During cancer treatment or after treatments are completed, it can be difficult to manage pain. Medications such as opioids may help at first but often have side-effects that outweigh the benefits. Additionally, many times the source of cancer-related pain may arise from multiple sites or be diffuse. Neuromodulation can be an effective tool in the management of cancer-related pain. These treatments target pain not at the site of the identified cancer or tumor, but rather at the level of the spinal cord or brain, altering or blocking the pain signals coming from the body.




Intrathecal Pain Pump

During cancer treatment, managing pain can be difficult. For patients unable to control their pain with medication or find the side-effects too severe, an Intrathecal Pain Pump may be the right option.
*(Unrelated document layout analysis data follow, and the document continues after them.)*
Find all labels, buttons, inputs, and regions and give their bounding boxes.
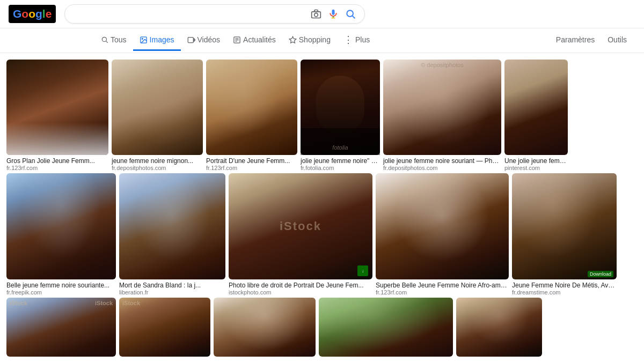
images-nav-icon (140, 36, 148, 44)
nav-item-images[interactable]: Images (133, 30, 181, 51)
nav-item-outils[interactable]: Outils (601, 30, 633, 51)
image-card[interactable] (319, 298, 453, 357)
svg-marker-17 (289, 36, 296, 43)
card-source: liberation.fr (119, 289, 225, 295)
svg-rect-11 (188, 37, 193, 42)
card-title: jeune femme noire mignon... (112, 157, 203, 165)
card-title: jolie jeune femme noire souriant — Photo… (383, 157, 501, 165)
nav-item-parametres[interactable]: Paramètres (550, 30, 601, 51)
image-card[interactable] (456, 298, 542, 357)
search-input[interactable]: jeune femme noire (74, 9, 306, 19)
svg-line-8 (106, 41, 108, 43)
nav-item-shopping[interactable]: Shopping (282, 30, 337, 51)
search-icons (311, 9, 356, 19)
card-title: Superbe Belle Jeune Femme Noire Afro-amé… (376, 282, 509, 289)
nav-item-videos[interactable]: Vidéos (181, 30, 227, 51)
image-card[interactable]: Belle jeune femme noire souriante... fr.… (6, 173, 116, 295)
card-source: fr.dreamstime.com (512, 289, 617, 295)
card-source: fr.freepik.com (6, 289, 116, 295)
card-source: fr.123rf.com (206, 165, 297, 171)
image-card[interactable]: Une jolie jeune femme n... pinterest.com (504, 60, 568, 171)
videos-nav-icon (187, 36, 195, 44)
card-title: Gros Plan Jolie Jeune Femm... (6, 157, 108, 165)
card-source: fr.fotolia.com (301, 165, 380, 171)
nav-item-plus[interactable]: ⋮ Plus (337, 28, 376, 53)
header: Google jeune femme noire (0, 0, 644, 28)
image-card[interactable]: Gros Plan Jolie Jeune Femm... fr.123rf.c… (6, 60, 108, 171)
image-card[interactable]: iStock (119, 298, 210, 357)
svg-line-6 (353, 16, 355, 19)
google-logo[interactable]: Google (9, 5, 56, 23)
card-title: Mort de Sandra Bland : la j... (119, 282, 225, 289)
search-nav-icon (101, 36, 108, 43)
nav-plus-label: Plus (355, 35, 370, 44)
image-card[interactable]: fotolia jolie jeune femme noire" p... fr… (301, 60, 380, 171)
card-title: Une jolie jeune femme n... (504, 157, 568, 165)
card-title: Photo libre de droit de Portrait De Jeun… (229, 282, 372, 289)
image-card[interactable]: iStock ↓ Photo libre de droit de Portrai… (229, 173, 372, 295)
image-row-2: Belle jeune femme noire souriante... fr.… (6, 173, 644, 295)
svg-point-10 (142, 38, 143, 39)
svg-marker-12 (194, 39, 195, 41)
image-row-1: Gros Plan Jolie Jeune Femm... fr.123rf.c… (6, 60, 644, 171)
shopping-nav-icon (289, 36, 297, 44)
image-card[interactable]: jeune femme noire mignon... fr.depositph… (112, 60, 203, 171)
image-card[interactable]: iStock iStock (6, 298, 116, 357)
svg-point-5 (347, 10, 354, 17)
camera-icon[interactable] (311, 9, 321, 19)
image-card[interactable]: Mort de Sandra Bland : la j... liberatio… (119, 173, 225, 295)
card-title: Jeune Femme Noire De Métis, Avec... (512, 282, 617, 289)
search-bar: jeune femme noire (64, 4, 365, 24)
svg-point-7 (102, 37, 106, 41)
mic-icon[interactable] (328, 9, 339, 19)
nav-bar: Tous Images Vidéos Actualités Shopping ⋮… (0, 28, 644, 53)
svg-point-1 (314, 13, 318, 17)
image-card[interactable]: © depositphotos jolie jeune femme noire … (383, 60, 501, 171)
card-title: Portrait D'une Jeune Femm... (206, 157, 297, 165)
image-row-3: iStock iStock iStock (6, 298, 644, 357)
card-source: fr.123rf.com (376, 289, 509, 295)
nav-images-label: Images (150, 35, 174, 44)
search-icon[interactable] (345, 9, 356, 19)
news-nav-icon (233, 36, 241, 44)
card-title: jolie jeune femme noire" p... (301, 157, 380, 165)
card-source: fr.123rf.com (6, 165, 108, 171)
nav-shopping-label: Shopping (299, 35, 331, 44)
nav-videos-label: Vidéos (197, 35, 221, 44)
card-source: fr.depositphotos.com (112, 165, 203, 171)
image-card[interactable] (214, 298, 316, 357)
image-card[interactable]: Portrait D'une Jeune Femm... fr.123rf.co… (206, 60, 297, 171)
card-source: pinterest.com (504, 165, 568, 171)
nav-outils-label: Outils (608, 35, 627, 44)
image-card[interactable]: Download Jeune Femme Noire De Métis, Ave… (512, 173, 617, 295)
nav-item-tous[interactable]: Tous (94, 30, 133, 51)
plus-dots-icon: ⋮ (343, 34, 353, 46)
svg-rect-2 (332, 10, 335, 15)
images-grid: Gros Plan Jolie Jeune Femm... fr.123rf.c… (0, 53, 644, 357)
nav-parametres-label: Paramètres (556, 35, 595, 44)
card-source: fr.depositphotos.com (383, 165, 501, 171)
nav-item-actualites[interactable]: Actualités (226, 30, 282, 51)
nav-actualites-label: Actualités (243, 35, 276, 44)
card-title: Belle jeune femme noire souriante... (6, 282, 116, 289)
image-card[interactable]: Superbe Belle Jeune Femme Noire Afro-amé… (376, 173, 509, 295)
nav-tous-label: Tous (111, 35, 127, 44)
card-source: istockphoto.com (229, 289, 372, 295)
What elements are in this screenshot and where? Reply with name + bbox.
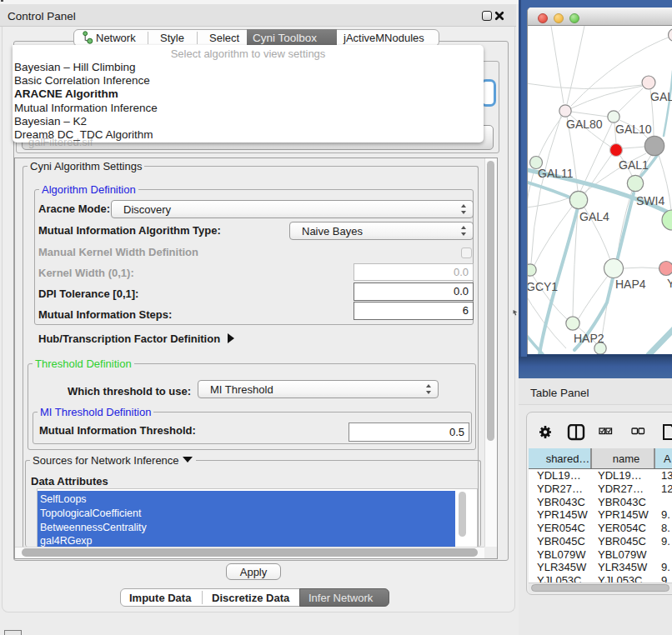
svg-text:GAL10: GAL10 bbox=[615, 122, 652, 136]
svg-text:HAP2: HAP2 bbox=[574, 332, 604, 345]
svg-text:GCY1: GCY1 bbox=[528, 280, 558, 293]
svg-text:GAL80: GAL80 bbox=[566, 118, 603, 131]
svg-text:GAL11: GAL11 bbox=[538, 167, 574, 180]
svg-text:GAL7: GAL7 bbox=[650, 90, 672, 103]
svg-text:SWI4: SWI4 bbox=[636, 194, 664, 208]
svg-text:Y: Y bbox=[667, 277, 672, 290]
svg-text:GAL4: GAL4 bbox=[579, 210, 609, 223]
svg-text:HAP4: HAP4 bbox=[615, 278, 646, 291]
svg-text:GAL1: GAL1 bbox=[619, 158, 649, 172]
The pump can present a solution to help deliver medications more effectively and efficiently manage a person’s pain by delivering the medication directly to the central nervous system bypassing the gut in the case of oral medications or the circulatory system in the case of intravenous medications.


Intrathecal pain pumps or intrathecal medication delivery systems are programmable pumps implanted in the body to provide timed and efficient delivery of pain medication. These pumps are implanted underneath the skin with a catheter or tube extending into the spinal canal. Intrathecal pumps release drugs directly into the spinal fluid surrounding the signaling nerve pathways of the spinal cord, resulting in the patients needing much lower doses of medications like morphine or opioids (as little as one thousandth of a traditional oral dose).

Spinal Cord Stimulation

Spinal Cord Stimulation (SCS) provides electrical stimuli to the spinal cord to change or modulate pain signals before they can be interpreted by the brain. After a trial to test whether this treatment is effective is performed, a programmable battery is inserted underneath the skin that is connected to cables or leads extending into the spinal canal where the spinal cord is situated. This treatment may be the right choice for people who no longer respond to medications or have no other surgical options for the treatment of their cancer pain.